I started by completing a BSc (Hons) Physics degree at Hull University and as soon as I graduated, I had my heart set on becoming a physics teacher. So my next step was to enrol on a teacher training course, which I passed with flying colours. Unfortunately, teaching wasn’t for me so I left that career for something else…

How did you end up working at the Boulby Underground Laboratory?
When I left teaching, I really wanted to stay in the North East of England, but physics jobs are hard to come by in the area. Since school, I have taken an interest in the experiments which are held at the underground lab, so I decided to pester them for a job. Here I am!

Why is the laboratory underground?
We do a lot of ultra-low background research, meaning the experiments are away from as much radiation as possible. Everything gives off radiation, but the sun gives off the most. It pelts the Earth’s surface constantly, which makes it difficult to listen for very small signals. That’s why we’re underground, below a kilometre of rock, which shields us from the radiation and allows to listen. We refer to it as a one of the quietest places in the universe.

How much time do you spend underground?
I would say I spent the majority of my time underground, at least three days per week. However, when we begin new experiments, we spend much more time in the laboratory. For example, we began a new experiment recently and we spent two full weeks underground getting everything prepared and set up.

What’s it like to work so far underground?
It gets very hot! It is particularly difficult when we have a lot of materials to transport for our experiments, but it’s great. You can’t ever get away from the fact that you’re conducting experiments a kilometre underground, which makes the role much more interesting – that never gets old!

Is it just Dark Matter that you’re researching?
No, we actually do all kinds of scientific experiments in the laboratory as it is an ideal place to carry out research. From astrophysics to biological experiments, as well as working with geologists, we practice all kinds of science.

STFC Dark Matter LaboratoryDo you work with any other organisations?
Yes, we work with lots of teams around the world, sharing knowledge and collaborating. From the US to Europe, we also work with universities and companies, taking on all kinds of different projects.

How would you feel if you discovered Dark Matter?
My team and I would be so thrilled – that’d be terrific! Finding Dark Matter would be a huge step forward for humanity.

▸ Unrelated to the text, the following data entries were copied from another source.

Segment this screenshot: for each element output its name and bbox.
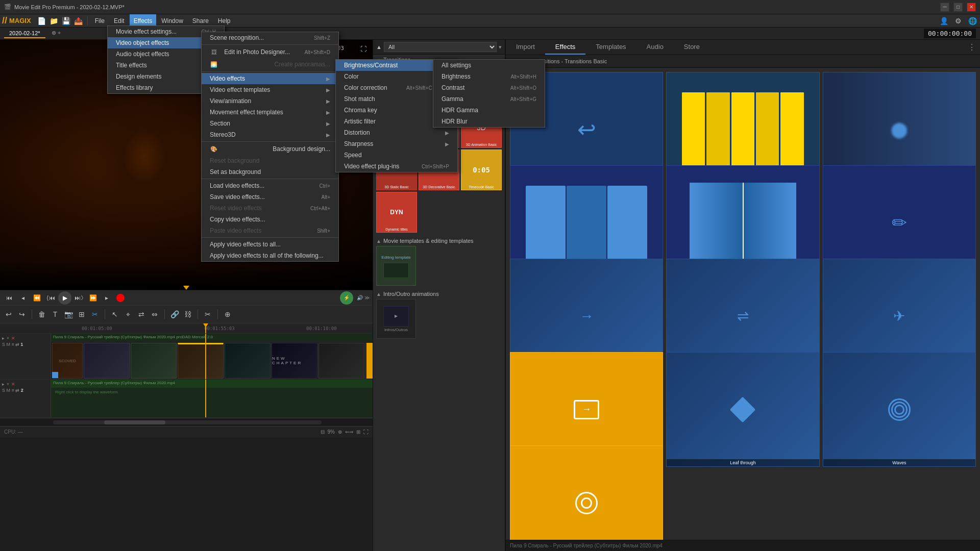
zooming-card[interactable]: Zooming <box>510 445 663 540</box>
grid-button[interactable]: ⊞ <box>76 309 87 320</box>
gamma-item[interactable]: Gamma Alt+Shift+G <box>433 93 545 105</box>
delete-button[interactable]: 🗑 <box>36 309 47 320</box>
video-effects-item[interactable]: Video effects ▶ <box>202 73 338 84</box>
collapse-arrow[interactable]: ▲ <box>376 44 382 50</box>
hdr-gamma-item[interactable]: HDR Gamma <box>433 105 545 116</box>
slide-tool[interactable]: ⇔ <box>149 309 160 320</box>
prev-clip-button[interactable]: ⟨⏮ <box>44 292 57 304</box>
right-panel-menu-icon[interactable]: ⋮ <box>968 42 976 52</box>
set-as-background-item[interactable]: Set as background <box>202 166 338 178</box>
clip-3[interactable] <box>131 343 177 379</box>
user-icon[interactable]: 👤 <box>938 15 949 27</box>
go-start-button[interactable]: ⏮ <box>3 292 15 304</box>
edit-photo-designer-item[interactable]: 🖼 Edit in Photo Designer... Alt+Shift+D <box>202 46 338 58</box>
prev-marker-button[interactable]: ⏪ <box>31 292 43 304</box>
expand-timeline-icon[interactable]: ≫ <box>364 295 370 300</box>
track-2-delete[interactable]: ✕ <box>11 382 15 387</box>
new-icon[interactable]: 📄 <box>36 15 47 27</box>
track-2-add[interactable]: + <box>7 382 9 387</box>
contrast-item[interactable]: Contrast Alt+Shift+O <box>433 82 545 93</box>
redo-button[interactable]: ↪ <box>16 309 28 320</box>
movie-templates-section-header[interactable]: ▲ Movie templates & editing templates <box>373 236 505 246</box>
magix-online-icon[interactable]: 🌐 <box>967 15 978 27</box>
video-effect-templates-item[interactable]: Video effect templates ▶ <box>202 84 338 95</box>
export-icon[interactable]: 📤 <box>73 15 84 27</box>
clip-7[interactable] <box>318 343 364 379</box>
text-button[interactable]: T <box>50 309 61 320</box>
save-icon[interactable]: 💾 <box>61 15 72 27</box>
play-button[interactable]: ▶ <box>58 291 71 305</box>
category-select[interactable]: All <box>384 42 497 52</box>
timeline-scrollbar[interactable] <box>0 418 373 426</box>
undo-button[interactable]: ↩ <box>3 309 14 320</box>
add-tab-button[interactable]: ⊕ + <box>46 29 66 38</box>
close-button[interactable]: ✕ <box>967 3 976 12</box>
section-item[interactable]: Section ▶ <box>202 118 338 129</box>
intros-outros-card[interactable]: ▶ Intros/Outros <box>376 299 416 339</box>
track-2-expand[interactable]: ▸ <box>2 382 5 387</box>
view-options-icon[interactable]: ⊞ <box>356 429 360 435</box>
scene-recognition-item[interactable]: Scene recognition... Shift+Z <box>202 32 338 43</box>
add-media-button[interactable]: ⊕ <box>222 309 233 320</box>
sharpness-item[interactable]: Sharpness ▶ <box>336 138 457 149</box>
clip-5[interactable] <box>225 343 271 379</box>
next-frame-button[interactable]: ▸ <box>101 292 113 304</box>
next-clip-button[interactable]: ⏭⟩ <box>73 292 85 304</box>
scroll-thumb[interactable] <box>104 420 165 424</box>
prev-frame-button[interactable]: ◂ <box>17 292 29 304</box>
leaf-through-card[interactable]: Leaf through <box>666 352 819 467</box>
track-1-expand[interactable]: ▸ <box>2 336 5 341</box>
fit-view-icon[interactable]: ⇐⇒ <box>345 429 353 435</box>
trim-button[interactable]: ✂ <box>89 309 101 320</box>
stereo3d-item[interactable]: Stereo3D ▶ <box>202 129 338 140</box>
waves-card[interactable]: Waves <box>823 352 976 467</box>
clip-2[interactable] <box>84 343 130 379</box>
unlink-button[interactable]: ⛓ <box>182 309 193 320</box>
background-design-item[interactable]: 🎨 Background design... <box>202 143 338 155</box>
minimize-button[interactable]: ─ <box>940 3 949 12</box>
clip-6[interactable]: NEW CHAPTER <box>272 343 317 379</box>
dynamic-titles-card[interactable]: DYN Dynamic titles <box>376 192 417 233</box>
zoom-in-icon[interactable]: ⊕ <box>338 429 342 435</box>
import-tab[interactable]: Import <box>506 40 545 55</box>
view-animation-item[interactable]: View/animation ▶ <box>202 95 338 107</box>
editing-template-card[interactable]: Editing template <box>376 246 416 286</box>
templates-tab[interactable]: Templates <box>585 40 636 55</box>
save-video-effects-item[interactable]: Save video effects... Alt+ <box>202 191 338 203</box>
fullscreen-button[interactable]: ⛶ <box>358 44 369 54</box>
blade-tool[interactable]: ⌖ <box>122 309 134 320</box>
copy-video-effects-item[interactable]: Copy video effects... <box>202 214 338 225</box>
open-icon[interactable]: 📁 <box>48 15 60 27</box>
timecode-basic-card[interactable]: 0:05 Timecode Basic <box>461 149 502 190</box>
load-video-effects-item[interactable]: Load video effects... Ctrl+ <box>202 180 338 191</box>
link-button[interactable]: 🔗 <box>169 309 180 320</box>
razor-tool[interactable]: ✂ <box>202 309 213 320</box>
zoom-out-icon[interactable]: ⊟ <box>321 429 325 435</box>
movement-effect-templates-item[interactable]: Movement effect templates ▶ <box>202 107 338 118</box>
cursor-tool[interactable]: ↖ <box>109 309 120 320</box>
maximize-button[interactable]: □ <box>953 3 963 12</box>
project-tab[interactable]: 2020-02-12* <box>4 29 45 38</box>
distortion-item[interactable]: Distortion ▶ <box>336 127 457 138</box>
trim-tool[interactable]: ⇄ <box>136 309 147 320</box>
store-tab[interactable]: Store <box>674 40 710 55</box>
expand-icon[interactable]: ⛶ <box>363 429 369 435</box>
brightness-item[interactable]: Brightness Alt+Shift+H <box>433 71 545 82</box>
speed-item[interactable]: Speed <box>336 149 457 161</box>
snapshot-button[interactable]: 📷 <box>63 309 74 320</box>
jog-wheel[interactable]: ⚡ <box>340 291 353 305</box>
effects-tab[interactable]: Effects <box>545 40 586 55</box>
track-1-add[interactable]: + <box>7 336 9 341</box>
next-marker-button[interactable]: ⏩ <box>87 292 99 304</box>
menu-file[interactable]: File <box>91 14 109 27</box>
apply-all-item[interactable]: Apply video effects to all... <box>202 239 338 250</box>
hdr-blur-item[interactable]: HDR Blur <box>433 116 545 127</box>
audio-tab[interactable]: Audio <box>636 40 674 55</box>
record-button[interactable] <box>116 294 125 302</box>
all-settings-item[interactable]: All settings <box>433 60 545 71</box>
track-1-delete[interactable]: ✕ <box>11 336 15 341</box>
intro-outro-section-header[interactable]: ▲ Intro/Outro animations <box>373 289 505 299</box>
clip-4[interactable] <box>178 343 224 379</box>
settings-gear-icon[interactable]: ⚙ <box>952 15 964 27</box>
apply-all-following-item[interactable]: Apply video effects to all of the follow… <box>202 250 338 261</box>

What’s your favourite part of your role?
Just getting stuck into everything and the range of experiments, as well as the high profile scientists who pass through our laboratory. In an everyday laboratory, you may just focus on one or two experiments whereas here there are many. I really enjoy using the high precision instruments and setting up areas for experiments and studies – it’s just the whole diversity of it.

What advice would you give to anyone else looking to pursue a career in science?
Be relentless! If you want to do something, get out there and do it, work hard and achieve it.

What do you hope to have achieved in the next ten years?
Dark Matter would be a nice find. I just want to be able to say that I’ve really help push forward all of the experiments that we’ve had in here – to say I’ve contributed to pushing the frontiers of science, adding to humanity’s knowledge.